Fortunately, too, for the good guys, there are a finite, watchable number of states willing and able to invest so heavily in mass destruction. And nuclear programs, even in secretive states, have proved hard to conceal completely: American and Israeli agencies suspected Iraq was working on a bomb years before post-Gulf War inspections proved it. Dictatorships can tighten security, as can any large terrorist group with the capability to build a bomb, but even if no one talks, the effort is noticeable. "It takes brains, it takes the material, [and] you can track that," said one State Department official. Nevertheless, once a known nuclear weapons program comes within striking distance of success-as have North Korea's and Iran's-it becomes difficult to say whether they have built a bomb, or none, or maybe two. So who can tell if a single weapon is on its way to America by slow boat?

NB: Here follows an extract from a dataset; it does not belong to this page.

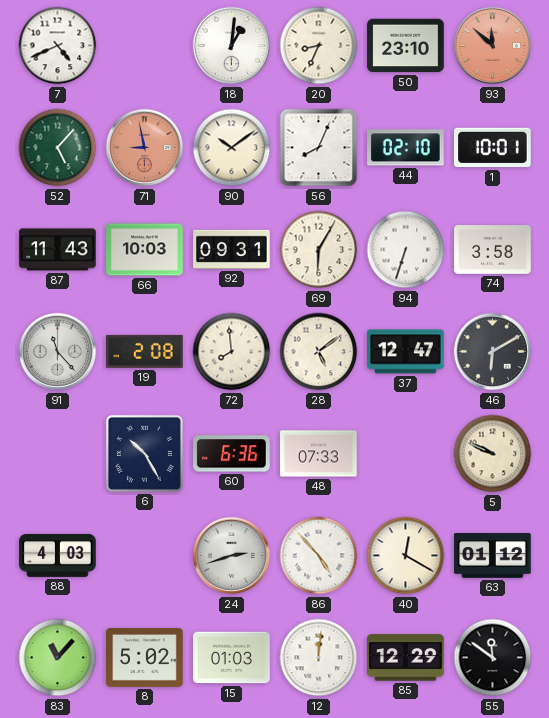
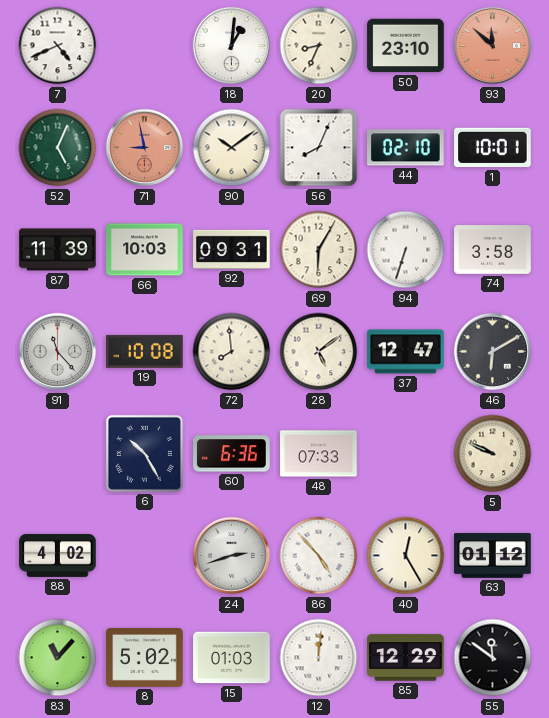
52: 5:07 -> 5:04
87: 11:43 -> 11:39
19: 2:08 -> 10:08
88: 4:03 -> 4:02
40: 12:20 -> 12:25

The task is daunting, but not impossible. Unless the bad guys are willing to put their bomb on a boat and kiss it goodbye, trusting radio detonators and luck to set it off, smuggling nukes is a complex covert operation. It takes spies to scout out the best means of entry into the United States, staff to plan the operation, agents to guard the bomb in transit, and support personnel to feed, hide, and transport everyone else.

Most dictators do not come to power by giving powerful weapons to a few subordinates who are then allowed to leave the country. "The Soviet leadership tended to like land-based ICBMs for precisely this reason, as opposed to bombers," said Baker Spring of the pro-missile defense Heritage Foundation. "If you are going to deliver by terrorist, [control] becomes removed from what is typically the very small circle of reliable individuals that run these totalitarian countries." So, while a homemade missile depends on unreliable technology, smuggling a bomb depends on unreliable human beings. Neither approach to attacking the United States is clearly easier. So, "you have to do what you can to meet both threats," Roberts argued. "It's a lot like buying flood insurance and fire insurance."